Non-production type of infrastructure is estimated to cost the central treasury a total of 12 billion yuan.
Expenditure on social development will reach 19.4 billion yuan.
A total of 62.3 billion yuan will be spent under a category called ''construction of the Government and regime''. It is not known whether that also covers defence expenditure.
The central treasury is to spend a total of 13.1 billion yuan on price subsidies.
According to the Budget, the actual revenue in 1993 stood at 511.4 billion yuan, up by 23.2 per cent.
The actual total expenditure last year was 531.8 billion yuan, representing an increase of 21.2 per cent.
Total expenditure on defence in 1993 was 43.2 billion yuan, slightly higher than the estimate of 42.5 billion yuan in last year's budget.

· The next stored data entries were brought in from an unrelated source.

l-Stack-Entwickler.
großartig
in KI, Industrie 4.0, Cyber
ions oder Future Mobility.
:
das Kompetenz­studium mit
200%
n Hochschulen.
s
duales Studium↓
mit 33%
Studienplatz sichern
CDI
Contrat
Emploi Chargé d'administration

The Budget attributes the increase of expenditure to funds for money-losing enterprises, wages doubling from an estimated four billion yuan to eight billion.
The Finance Minister revealed that the financial situation both at the central and region levels had been so severe that some regions had met difficulty in paying wages for workers.

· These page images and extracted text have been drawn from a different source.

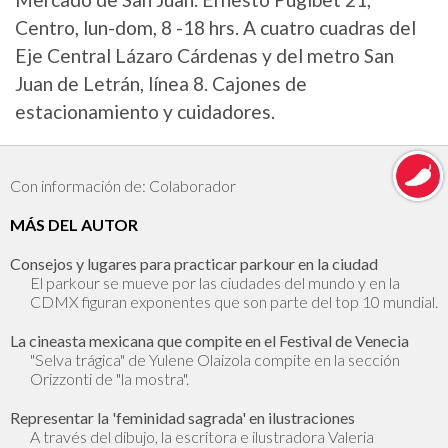
Centro, lun-dom, 8 -18 hrs. A cuatro cuadras del
Eje Central Lázaro Cárdenas y del metro San
Juan de Letrán, línea 8. Cajones de
estacionamiento y cuidadores.
Con información de: Colaborador
MÁS DEL AUTOR
Consejos y lugares para practicar parkour en la ciudad
El parkour se mueve por las ciudades del mundo y en la
CDMX figuran exponentes que son parte del top 10 mundial.
La cineasta mexicana que compite en el Festival de Venecia
"Selva trágica" de Yulene Olaizola compite en la sección
Orizzonti de "la mostra".
Representar la 'feminidad sagrada' en ilustraciones
A través del dibujo, la escritora e ilustradora Valeria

Describing the financial situation as ''severe'' and ''tough'', Mr Liu said the tight situation would be aggravated further by factors such as the high-level investment in fixed-assets, increased procurement prices for grain, and higher expenditure on wages for civil servants.
Mr Liu has laid down the major tasks for this year as: tightening control on expenditure; strengthening macro-level adjustment and control; cutting expenditure by governments of all levels; increasing funding for education, agriculture and infrastructuredevelopment; and limiting the money supply.
The Finance Minister also indicated that funds for national defence and the law-and-order establishment would be ''assured''.
Analysts expect the defence budget to go up on a par with the 13 per cent increase granted to the People's Liberation Army last year.
In his 25-page report, Mr Liu insisted that drastic fiscal reform in the past two months had proven ''correct'' with no major problems resulting.
But he would call on legislators not to relax their fiscal prudence because there was always discrepancy between the targets laid down in the policy and the reality.
''This is inevitable,'' Mr Liu said.
He urged regions to co-ordinate their interests and keep a constant watch on the implementation of tax reform.
Any problems should be nipped in the bud before they get worse, he said.
Regions were warned to take the ''overall national interest'' above their own and not to make their own local regulations on taxes and other financial matters.
Mr Liu will also urge delegates to strictly follow the Budget, adding any local-level budget deficits ''will not be acceptable''.
The battle against malpractices in taxation such as evasion and avoidance should continue unabated, he said.
Localities will also be asked to ensure the smooth issuing of government bonds.
Under the new Budget, the central Government is to curb expenditure while ensuring adequate funds for essential capital projects.
No new projects will be allowed, while existing projects whose funds are yet to be secured will be suspended or scrapped.
Both Mr Liu and the Minister of State Planning, Chen Jinhua, who will deliver a report on social and economic development tomorrow, will recommend tough measures to fight inflation, including the temporary scaling back of price reform.
The semi-official Hong Kong China News Agency reported last night Beijing had decided to retain ''direct control'' over five categories of commodities in the coming three to five years.
They include commodities ''essential to the long-term development of the economy'' such as oil, gas and rare metals; housing and rentals for civil servants and citizens ''with low income''; certain types of commodities under tight government control suchas pharmaceuticals and weapons; utilities such as water, consumer electricity and public transport; and services including education and medical charges.
The agency indicated, however, that price reform would still be implemented with reference to other commodities and services.